Tuesday, April 29, 2014

26 June, International Day against Islamophobia and Indefinite Detention of Immigrants: Free Mohammad Mahjoub Now!

On Sunday, April 27, 2014, People's Commission <commissionpopulaire@gmail.com> wrote:

26 June, International Day against Islamophobia and Indefinite Detention of Immigrants: Free Mohammad Mahjoub Now!



Egyptian refugee and torture survivor Mohammad Mahjoub has been jailed and detained for 14 years in Canada because he is profiled as a Muslim. His supporters are calling for an international day of solidarity on June 26, 2014, marking 14 years of administrative detention.
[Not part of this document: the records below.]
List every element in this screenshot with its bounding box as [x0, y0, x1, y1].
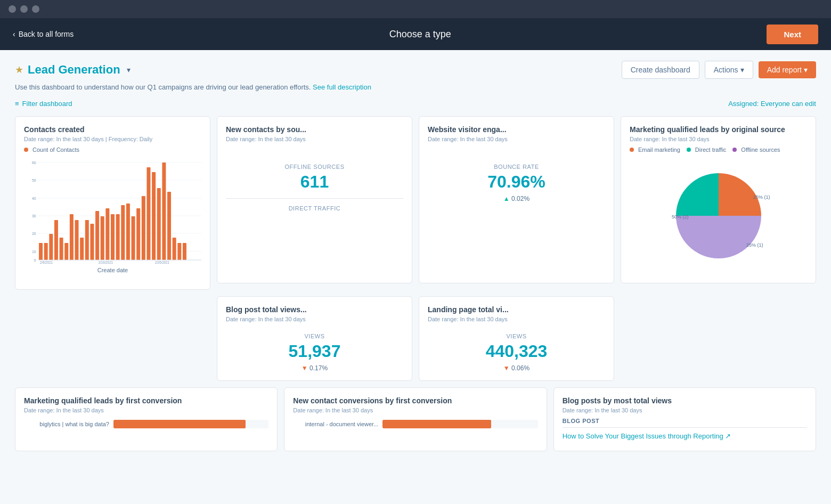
contacts-bar-chart: 60 50 40 30 20 10 0 — [24, 157, 201, 264]
landing-views-label: VIEWS — [428, 333, 605, 339]
main-content: ★ Lead Generation ▾ Create dashboard Act… — [0, 50, 831, 503]
description-link[interactable]: See full description — [313, 83, 371, 91]
dashboard-header: ★ Lead Generation ▾ Create dashboard Act… — [15, 61, 816, 79]
svg-rect-24 — [95, 211, 99, 260]
filter-label: Filter dashboard — [22, 100, 72, 108]
svg-rect-35 — [152, 172, 156, 260]
svg-rect-15 — [49, 234, 53, 260]
svg-rect-41 — [183, 243, 186, 260]
svg-rect-17 — [60, 238, 63, 260]
browser-chrome — [0, 0, 831, 18]
mql-first-title: Marketing qualified leads by first conve… — [24, 396, 268, 405]
filter-dashboard-button[interactable]: ≡ Filter dashboard — [15, 100, 72, 108]
browser-dot-yellow — [20, 5, 28, 13]
blog-posts-subtitle: Date range: In the last 30 days — [563, 407, 807, 413]
bottom-cards-grid: Marketing qualified leads by first conve… — [15, 387, 816, 451]
landing-views-change: ▼ 0.06% — [428, 364, 605, 372]
title-chevron-icon[interactable]: ▾ — [127, 66, 131, 74]
browser-dot-red — [9, 5, 16, 13]
x-axis-label: Create date — [24, 267, 201, 273]
svg-text:10: 10 — [32, 249, 36, 255]
landing-page-views-card: Landing page total vi... Date range: In … — [419, 296, 614, 381]
description-bar: Use this dashboard to understand how our… — [15, 83, 816, 91]
conversion-bar-fill — [382, 420, 491, 428]
offline-sources-value: 611 — [226, 172, 403, 192]
new-contact-subtitle: Date range: In the last 30 days — [293, 407, 537, 413]
svg-rect-23 — [90, 224, 94, 260]
down-arrow-icon-landing: ▼ — [503, 364, 510, 372]
contacts-created-card: Contacts created Date range: In the last… — [15, 116, 210, 290]
landing-page-subtitle: Date range: In the last 30 days — [428, 316, 605, 322]
contacts-legend-dot — [24, 148, 28, 152]
svg-rect-16 — [54, 220, 58, 260]
svg-text:2/6/2021: 2/6/2021 — [40, 261, 53, 264]
mql-original-card: Marketing qualified leads by original so… — [621, 116, 816, 283]
landing-views-value: 440,323 — [428, 342, 605, 361]
add-report-button[interactable]: Add report ▾ — [759, 61, 816, 78]
website-visitor-card: Website visitor enga... Date range: In t… — [419, 116, 614, 283]
create-dashboard-button[interactable]: Create dashboard — [622, 61, 699, 79]
svg-text:2/26/2021: 2/26/2021 — [155, 261, 170, 264]
legend-email: Email marketing — [630, 147, 680, 153]
actions-button[interactable]: Actions ▾ — [705, 61, 753, 79]
blog-post-title: Blog post total views... — [226, 305, 403, 314]
svg-text:25% (1): 25% (1) — [746, 242, 763, 248]
dashboard-title: Lead Generation — [28, 63, 120, 77]
add-report-chevron-icon: ▾ — [804, 66, 808, 74]
bounce-rate-change: ▲ 0.02% — [428, 195, 605, 202]
svg-rect-25 — [101, 216, 104, 260]
svg-rect-28 — [116, 214, 120, 260]
landing-page-title: Landing page total vi... — [428, 305, 605, 314]
svg-rect-26 — [105, 208, 109, 260]
description-text: Use this dashboard to understand how our… — [15, 83, 311, 91]
svg-rect-33 — [142, 196, 145, 260]
svg-rect-38 — [167, 192, 171, 260]
svg-rect-29 — [121, 205, 125, 260]
pie-chart: 25% (1) 50% (2) 25% (1) — [665, 162, 772, 269]
mql-first-subtitle: Date range: In the last 30 days — [24, 407, 268, 413]
blog-views-change: ▼ 0.17% — [226, 364, 403, 372]
new-contacts-card: New contacts by sou... Date range: In th… — [217, 116, 412, 283]
star-icon[interactable]: ★ — [15, 64, 23, 76]
svg-rect-21 — [80, 238, 84, 260]
mql-original-subtitle: Date range: In the last 30 days — [630, 136, 807, 142]
svg-rect-31 — [132, 216, 135, 260]
svg-rect-36 — [157, 188, 161, 260]
filter-icon: ≡ — [15, 100, 19, 108]
mql-bar-fill — [113, 420, 246, 428]
assigned-value[interactable]: Everyone can edit — [761, 100, 816, 108]
blog-views-label: VIEWS — [226, 333, 403, 339]
mql-bar-label: biglytics | what is big data? — [24, 421, 109, 427]
legend-offline: Offline sources — [732, 147, 780, 153]
svg-rect-37 — [162, 162, 166, 260]
blog-posts-card: Blog posts by most total views Date rang… — [553, 387, 816, 451]
website-visitor-subtitle: Date range: In the last 30 days — [428, 136, 605, 142]
blog-col-label: BLOG POST — [563, 418, 807, 428]
assigned-text: Assigned: Everyone can edit — [728, 100, 816, 108]
page-title: Choose a type — [389, 29, 451, 40]
contacts-created-subtitle: Date range: In the last 30 days | Freque… — [24, 136, 201, 142]
back-link-label: Back to all forms — [19, 30, 74, 38]
svg-rect-14 — [44, 243, 48, 260]
next-button[interactable]: Next — [767, 25, 818, 44]
header-actions: Create dashboard Actions ▾ Add report ▾ — [622, 61, 816, 79]
website-visitor-title: Website visitor enga... — [428, 125, 605, 134]
svg-text:30: 30 — [32, 214, 36, 219]
svg-rect-27 — [111, 214, 115, 260]
mql-bar-track — [113, 420, 268, 428]
svg-text:50: 50 — [32, 178, 36, 183]
conversion-bar-row: internal - document viewer... — [293, 420, 537, 428]
conversions-bars: internal - document viewer... — [293, 420, 537, 428]
top-nav: ‹ Back to all forms Choose a type Next — [0, 18, 831, 50]
legend-direct: Direct traffic — [687, 147, 726, 153]
direct-traffic-label: DIRECT TRAFFIC — [226, 205, 403, 212]
direct-legend-dot — [687, 148, 691, 152]
bounce-rate-label: BOUNCE RATE — [428, 164, 605, 170]
svg-rect-22 — [85, 220, 89, 260]
blog-post-link[interactable]: How to Solve Your Biggest Issues through… — [563, 432, 807, 440]
svg-rect-20 — [75, 220, 79, 260]
filter-bar: ≡ Filter dashboard Assigned: Everyone ca… — [15, 100, 816, 108]
contacts-created-title: Contacts created — [24, 125, 201, 134]
back-link[interactable]: ‹ Back to all forms — [13, 30, 74, 38]
bounce-rate-value: 70.96% — [428, 172, 605, 192]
See background below. 

::Ideas for local actions::

On June 26th 2014, we are coordinating creative actions across Canada and in cities around the world to denounce Islamophobia and indefinite detention of all immigrants. We are calling for actions that highlight the amount of time Mohammad Mahjoub has been fighting to clear himself from this horrible Security Certificate ordeal. 

Here are some suggestions for actions and numbers you can play with, to create your own local action:

# of years = 14 ------------> a 14-hour fast outside a Canadian embassy 
# of months = 168 ----------> 168-person flash mob action in a Canadian immigration office (!) or 14 people freeze for 12 minutes outside a Canadian Border Services Office
# of days = 5110 -----------> a 5110-link chain wound around a symbol of Canada 
# of hours = 122,640 -------> 122,640 pieces of confetti, flyers or symbolic objects to be released/dropped/shared
# of minutes = 7,358,400 ---> *yikes* if you can think of something, let us know!
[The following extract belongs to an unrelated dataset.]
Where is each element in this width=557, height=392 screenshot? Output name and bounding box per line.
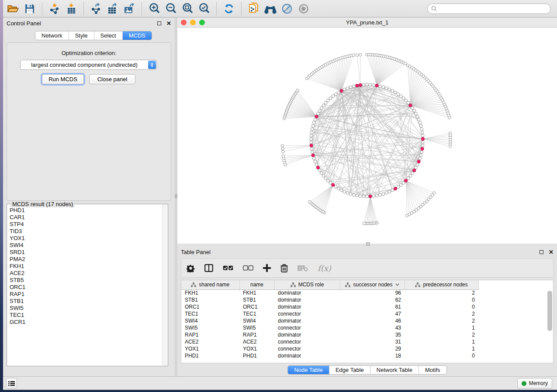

**For the larger numbers - try dividing the time up equally among a number of people - see example in the # of months above.

Note: these are just examples! Use your creativity! Posters around the city, dropping or releasing objects, signs, vigils, other actions: all welcome!

INTERESTED IN PARTICIPATING? GET IN TOUCH WITH US justiceformahjoub@gmail.com. We can send posters, flyers, images, press release, and background documents.


Many view Canada as a welcoming and accepting country. The reality is not so pretty. Here administrative detention and deportations of immigrants are a daily reality. In immigration processes, profiling, use of evidence tainted by torture, and collusion with abusive spy agencies around the world is routine.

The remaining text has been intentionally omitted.